Stored items
........

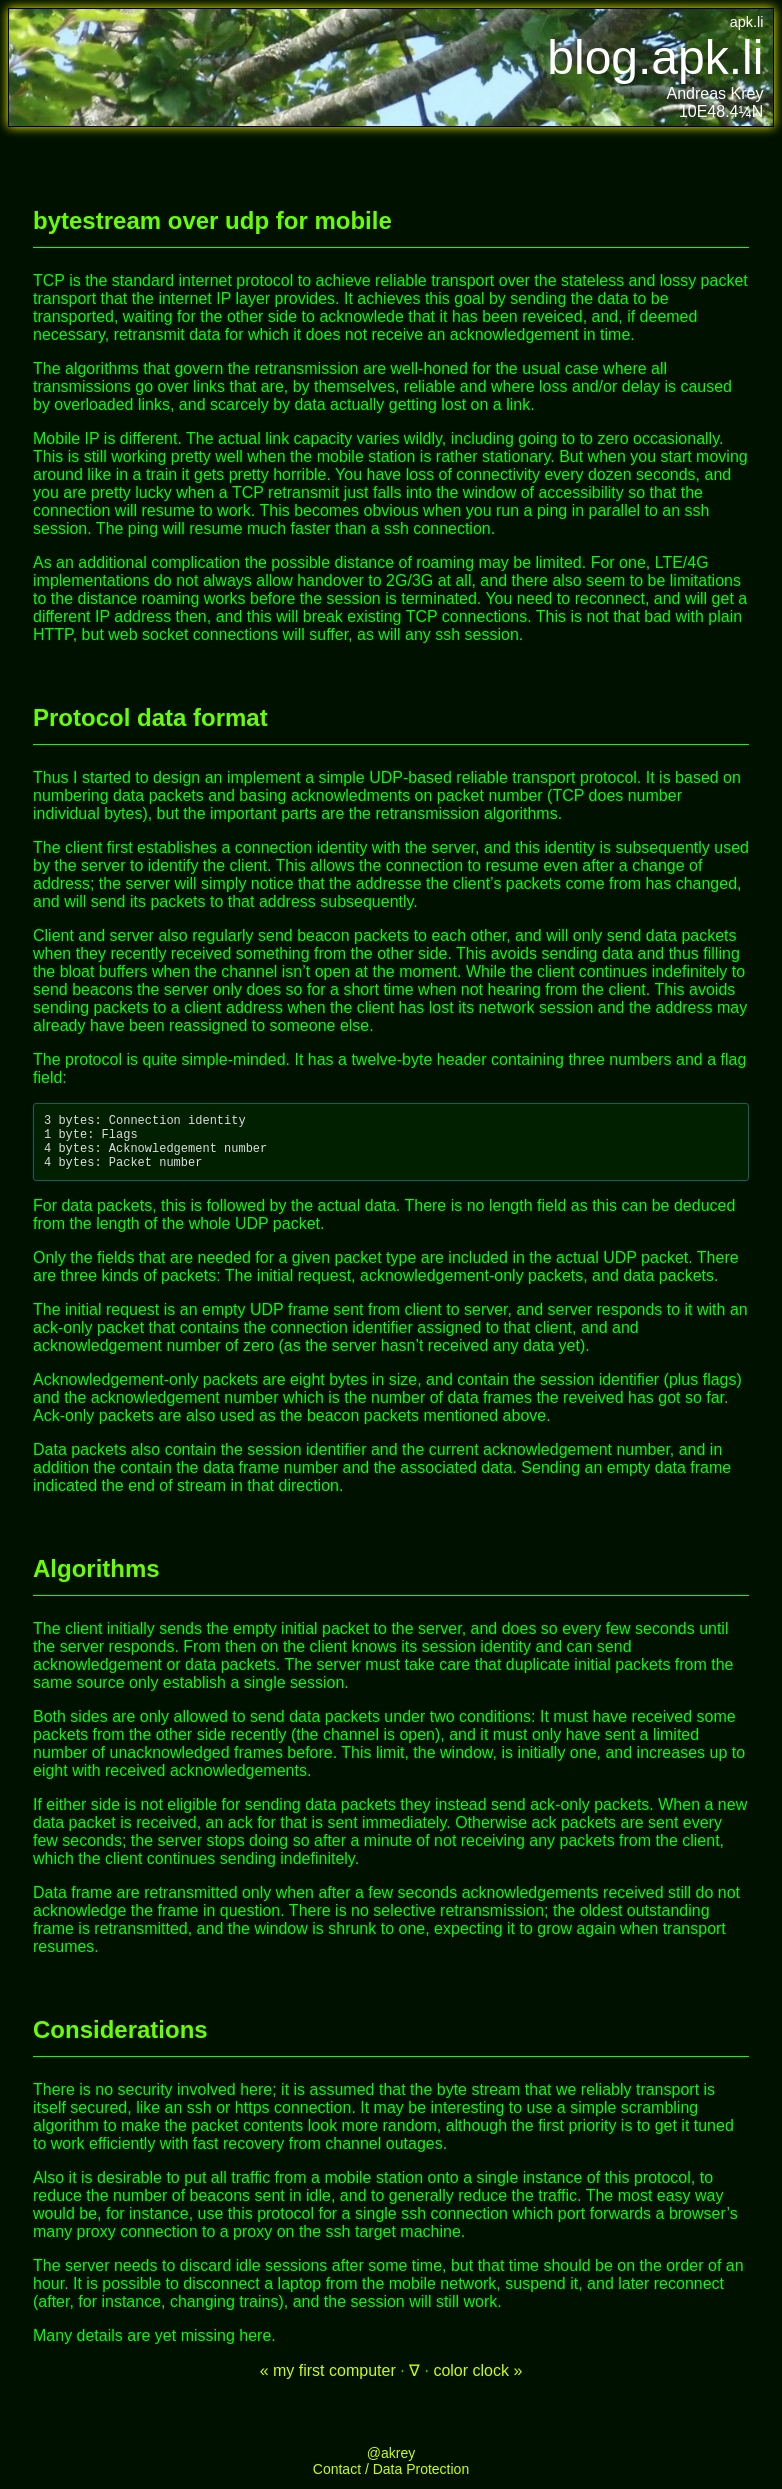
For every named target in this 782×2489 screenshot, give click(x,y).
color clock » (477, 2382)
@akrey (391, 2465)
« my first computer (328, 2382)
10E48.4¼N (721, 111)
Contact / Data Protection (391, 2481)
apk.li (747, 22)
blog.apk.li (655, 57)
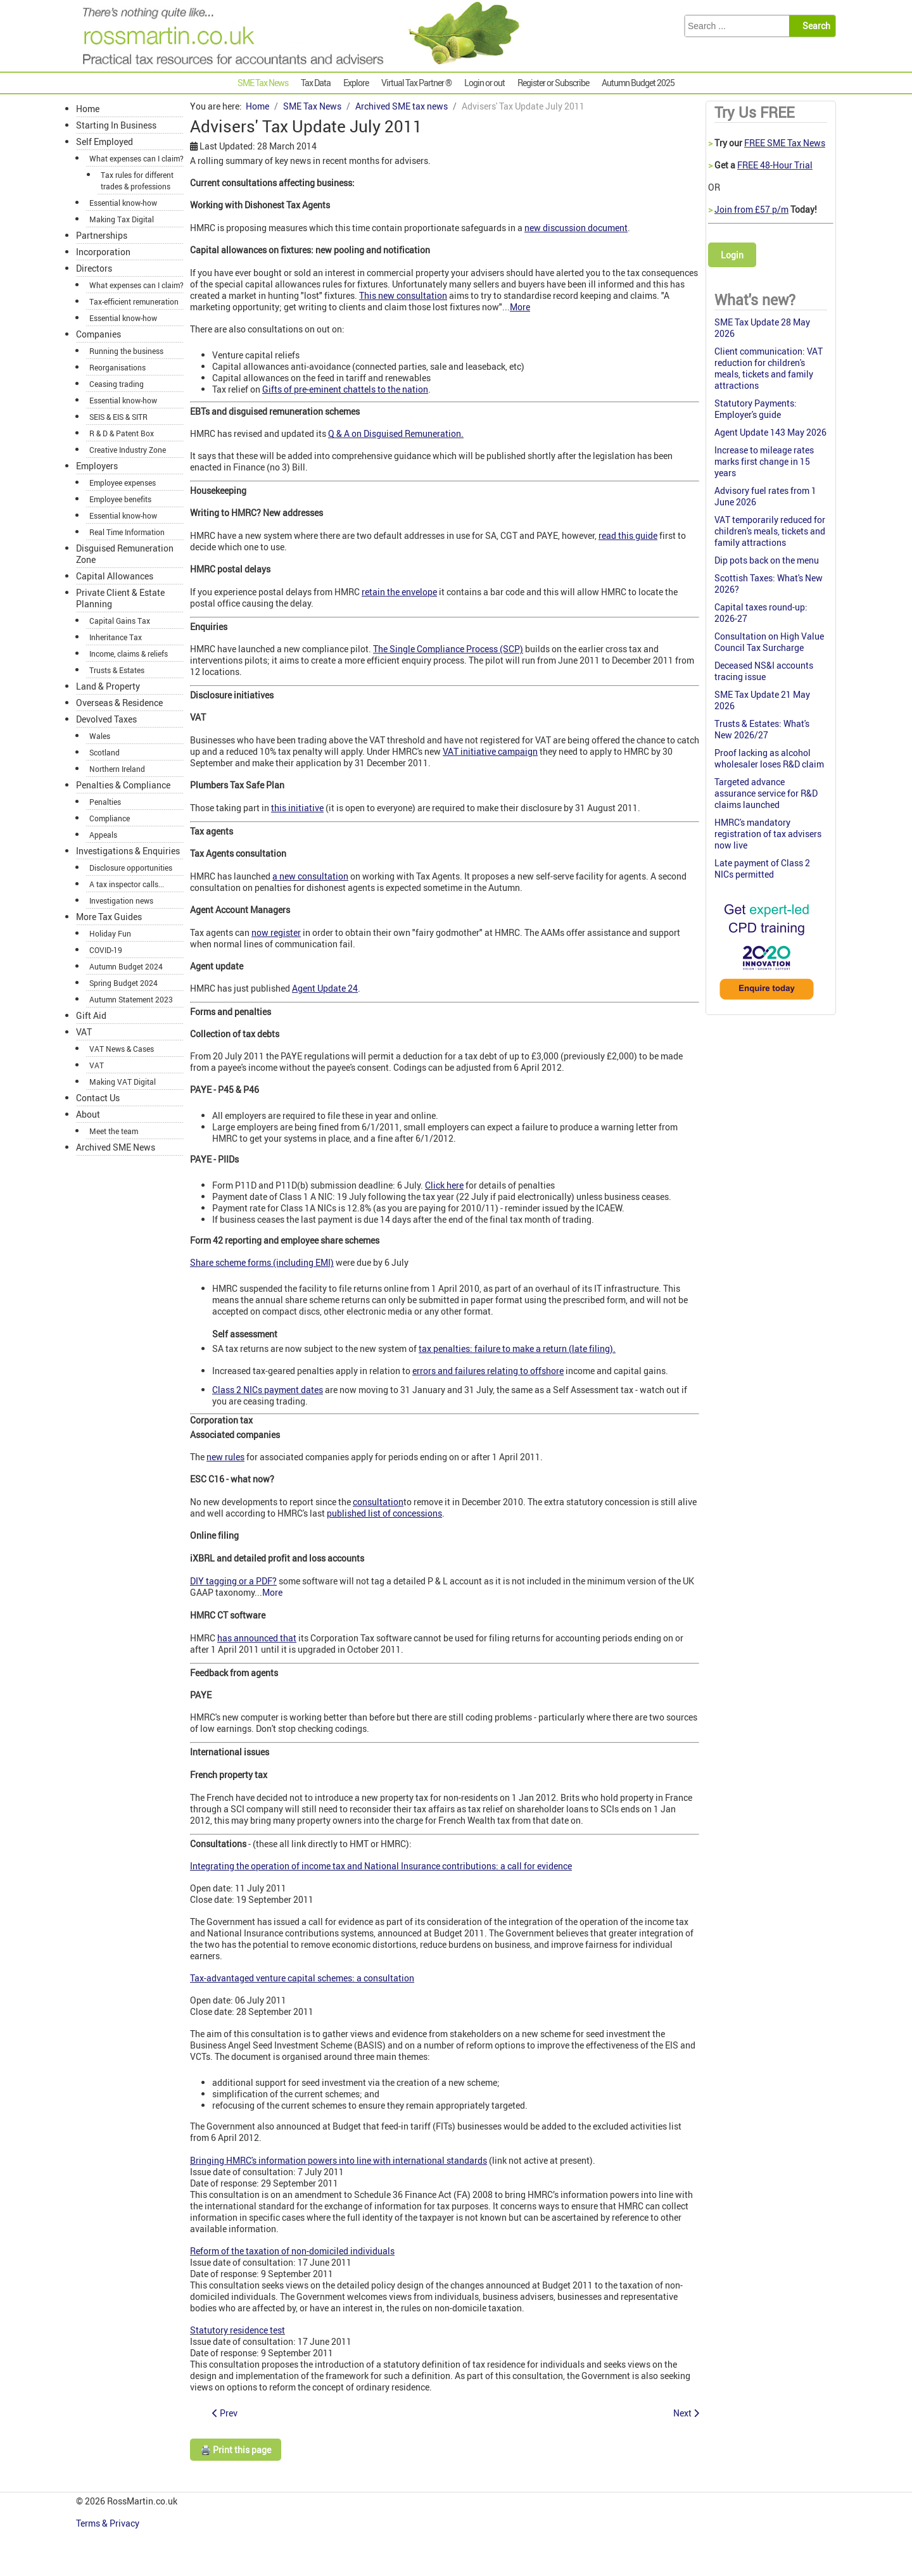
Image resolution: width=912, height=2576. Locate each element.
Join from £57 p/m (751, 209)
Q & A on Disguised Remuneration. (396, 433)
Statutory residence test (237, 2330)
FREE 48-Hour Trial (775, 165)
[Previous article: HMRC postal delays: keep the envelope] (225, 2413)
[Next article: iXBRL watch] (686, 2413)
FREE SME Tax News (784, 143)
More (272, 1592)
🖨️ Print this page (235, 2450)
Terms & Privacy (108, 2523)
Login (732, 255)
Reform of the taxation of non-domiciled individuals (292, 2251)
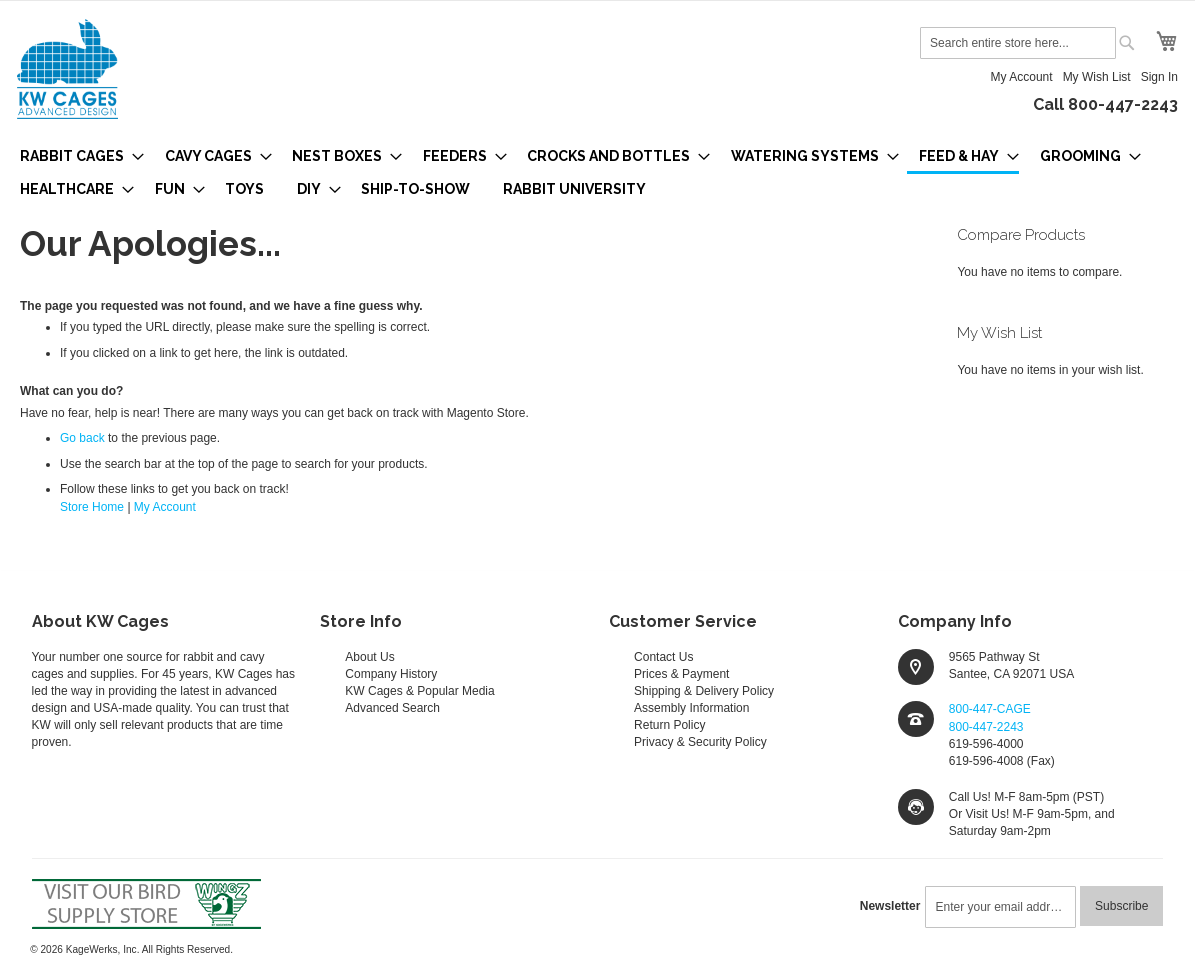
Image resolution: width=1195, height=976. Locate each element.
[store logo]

........

§ TASK DESCRIPTION
Every entry above needs to be duplicated precisely, and none of the pictures should appear.

§ TASK RESULT
For every named target in this 782×2489 screenshot, give click(x,y).
color clock » (477, 2382)
@akrey (391, 2465)
« my first computer (328, 2382)
10E48.4¼N (721, 111)
Contact / Data Protection (391, 2481)
apk.li (747, 22)
blog.apk.li (655, 57)
Image resolution: width=912, height=2576. Locate each element.
Join from £57 p/m (751, 209)
Q & A on Disguised Remuneration. (396, 433)
Statutory residence test (237, 2330)
FREE 48-Hour Trial (775, 165)
[Previous article: HMRC postal delays: keep the envelope] (225, 2413)
[Next article: iXBRL watch] (686, 2413)
FREE SME Tax News (784, 143)
More (272, 1592)
🖨️ Print this page (235, 2450)
Terms & Privacy (108, 2523)
Login (732, 255)
Reform of the taxation of non-domiciled individuals (292, 2251)
Image resolution: width=1195, height=976. Locate each element.
[store logo]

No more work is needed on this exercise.